Epidemia koronawirusa dotknęła wszystkie polskie samorządy i dlatego pieniądze z Funduszu, którego celem jest niwelowanie skutków COVID - 19 i pobudzanie wzrostu gospodarczego, powinny trafić do wszystkich gmin. Niestety, rząd zastosował sobie tylko znany klucz i wyłączył ze wsparcia zdecydowaną większość dużych miast, w tym Olsztyn. Także przydział środków na poszczególne województwa z uwagi na przeogromne, niczym nieuzasadnione dysproporcje jest społecznie nieakceptowalny! Spoglądając na mapę Polski wyraźnie widać, że wysokość zaangażowanych środków pokrywa się z mapą poparcia dla Prawa i Sprawiedliwości, i większość funduszowych pieniędzy trafiło do województw uznawanych za bastiony wyborcze tego ugrupowania. Liczby są jednoznaczne. Podczas gdy nasz region otrzymał 138 milionów złotych województwo podkarpackie otrzymało 452 miliony, lubelskie 313 milionów, a podlaskie 182 miliony złotych. Wniosek może być tylko jeden - rozstrzygnięcia miały charakter polityczny, a nie merytoryczny. Uważamy tego typu praktyki za skandaliczne!

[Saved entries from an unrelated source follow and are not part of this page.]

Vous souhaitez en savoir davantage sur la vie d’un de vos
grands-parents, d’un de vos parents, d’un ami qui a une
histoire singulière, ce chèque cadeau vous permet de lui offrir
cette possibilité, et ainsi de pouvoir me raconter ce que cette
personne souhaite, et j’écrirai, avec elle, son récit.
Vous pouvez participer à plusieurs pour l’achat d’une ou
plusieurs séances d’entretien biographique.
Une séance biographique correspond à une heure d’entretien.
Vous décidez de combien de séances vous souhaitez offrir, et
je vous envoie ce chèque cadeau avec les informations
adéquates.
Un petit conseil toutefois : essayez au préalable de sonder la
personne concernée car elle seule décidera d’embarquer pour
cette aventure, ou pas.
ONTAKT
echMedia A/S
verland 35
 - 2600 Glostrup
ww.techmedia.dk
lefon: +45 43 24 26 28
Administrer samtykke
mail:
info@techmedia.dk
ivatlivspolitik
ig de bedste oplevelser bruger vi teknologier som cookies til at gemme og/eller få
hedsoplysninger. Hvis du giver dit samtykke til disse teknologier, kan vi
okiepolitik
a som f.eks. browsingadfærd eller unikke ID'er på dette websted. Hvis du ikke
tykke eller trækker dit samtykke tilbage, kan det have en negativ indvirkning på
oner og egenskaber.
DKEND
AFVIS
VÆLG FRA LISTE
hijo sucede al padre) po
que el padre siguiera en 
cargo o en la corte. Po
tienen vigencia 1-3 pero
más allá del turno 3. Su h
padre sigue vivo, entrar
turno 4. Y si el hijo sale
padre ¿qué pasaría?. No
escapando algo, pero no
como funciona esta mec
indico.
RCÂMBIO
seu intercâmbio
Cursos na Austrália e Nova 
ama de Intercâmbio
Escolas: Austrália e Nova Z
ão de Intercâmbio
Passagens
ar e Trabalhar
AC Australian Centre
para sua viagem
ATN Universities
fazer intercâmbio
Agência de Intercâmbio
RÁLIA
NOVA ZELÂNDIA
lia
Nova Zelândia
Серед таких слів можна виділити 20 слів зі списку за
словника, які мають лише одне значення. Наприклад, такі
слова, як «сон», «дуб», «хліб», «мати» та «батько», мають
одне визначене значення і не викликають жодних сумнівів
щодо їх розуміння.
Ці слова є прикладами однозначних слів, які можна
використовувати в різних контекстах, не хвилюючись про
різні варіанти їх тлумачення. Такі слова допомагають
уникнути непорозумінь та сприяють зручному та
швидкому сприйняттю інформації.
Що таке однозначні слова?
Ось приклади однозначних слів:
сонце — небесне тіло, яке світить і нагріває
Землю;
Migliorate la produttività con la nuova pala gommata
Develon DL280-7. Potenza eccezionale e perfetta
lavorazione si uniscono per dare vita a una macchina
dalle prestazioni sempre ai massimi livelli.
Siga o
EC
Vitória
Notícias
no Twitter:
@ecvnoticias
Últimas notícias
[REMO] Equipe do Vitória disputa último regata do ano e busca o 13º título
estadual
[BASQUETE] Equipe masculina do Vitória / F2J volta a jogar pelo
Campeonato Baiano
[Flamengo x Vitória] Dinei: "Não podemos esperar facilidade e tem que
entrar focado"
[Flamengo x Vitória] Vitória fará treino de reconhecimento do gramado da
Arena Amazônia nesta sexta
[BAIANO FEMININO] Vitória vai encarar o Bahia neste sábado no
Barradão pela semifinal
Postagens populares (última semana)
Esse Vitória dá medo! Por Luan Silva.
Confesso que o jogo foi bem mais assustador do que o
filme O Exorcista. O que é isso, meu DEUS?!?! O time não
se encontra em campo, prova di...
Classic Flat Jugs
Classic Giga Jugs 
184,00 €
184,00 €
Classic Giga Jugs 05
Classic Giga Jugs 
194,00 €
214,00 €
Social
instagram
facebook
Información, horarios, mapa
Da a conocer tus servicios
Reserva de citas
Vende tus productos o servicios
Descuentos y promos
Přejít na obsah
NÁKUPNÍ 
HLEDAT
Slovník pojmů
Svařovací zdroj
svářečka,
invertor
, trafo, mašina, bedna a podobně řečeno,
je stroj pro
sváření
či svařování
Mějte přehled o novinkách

Przypominamy, że rząd nie ma własnych pieniędzy. To są pieniądze obywateli i dlatego powinny być dystrybuowane przez rząd w sposób wyjątkowo transparentny! Rozwiązywanie problemów wywołanych pandemią COVID 19 powinno nas łączyć, a nie – po raz kolejny - dzielić!
Jako samorząd Olsztyna czujemy się oszukani i pokrzywdzeni. Pozostaje nam tylko walka o sprawiedliwość i nadzieja, że być może w wyniku naszych samorządowych protestów ostatnia transza pieniędzy z Rządowego Funduszu Inwestycji Lokalnych będzie podzielona uczciwie i z pominięciem partyjnego klucza.
– możemy przeczytać w uzasadnieniu (pisownia oryginalna).